- **Task item**: Write out the records that appear below, verbatim and complete, but without pictures.

Page-level text extractions
···
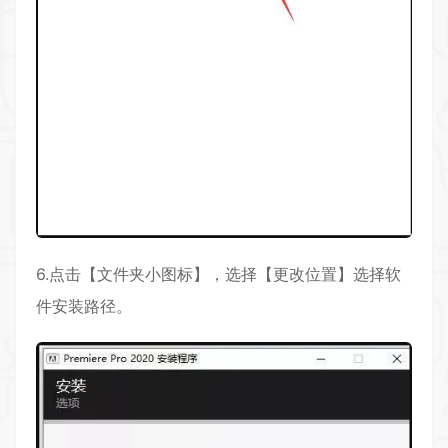
6.点击【文件夹小图标】，选择【更改位置】选择软
件安装路径。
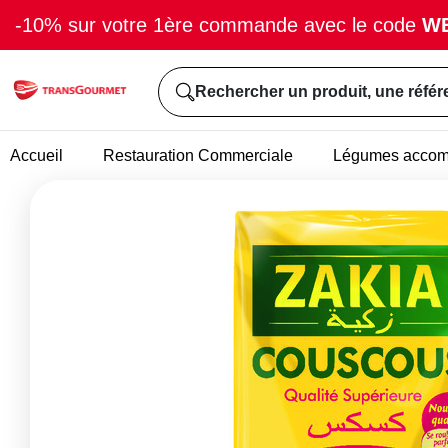
-10% sur votre 1ère commande avec le code
W
Rechercher un produit, une référ
Accueil
Restauration Commerciale
Légumes acco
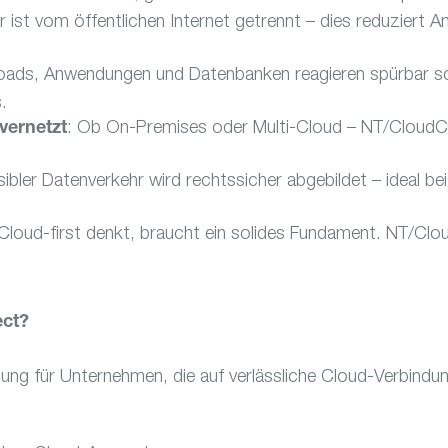
 ist vom öffentlichen Internet getrennt – dies reduziert A
oads, Anwendungen und Datenbanken reagieren spürbar sch
.
: Ob On-Premises oder Multi-Cloud – NT/CloudC
vernetzt
sibler Datenverkehr wird rechtssicher abgebildet – ideal b
Cloud-first denkt, braucht ein solides Fundament. NT/Cloud
ect?
ung für Unternehmen, die auf verlässliche Cloud-Verbindun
···
- **Output**:
6.点击【文件夹小图标】，选择【更改位置】选择软
件安装路径。
-10% sur votre 1ère commande avec le code
W
Rechercher un produit, une référ
Accueil
Restauration Commerciale
Légumes acco
 ist vom öffentlichen Internet getrennt – dies reduziert A
oads, Anwendungen und Datenbanken reagieren spürbar sch
.
: Ob On-Premises oder Multi-Cloud – NT/CloudC
vernetzt
sibler Datenverkehr wird rechtssicher abgebildet – ideal b
Cloud-first denkt, braucht ein solides Fundament. NT/Cloud
ect?
ung für Unternehmen, die auf verlässliche Cloud-Verbindun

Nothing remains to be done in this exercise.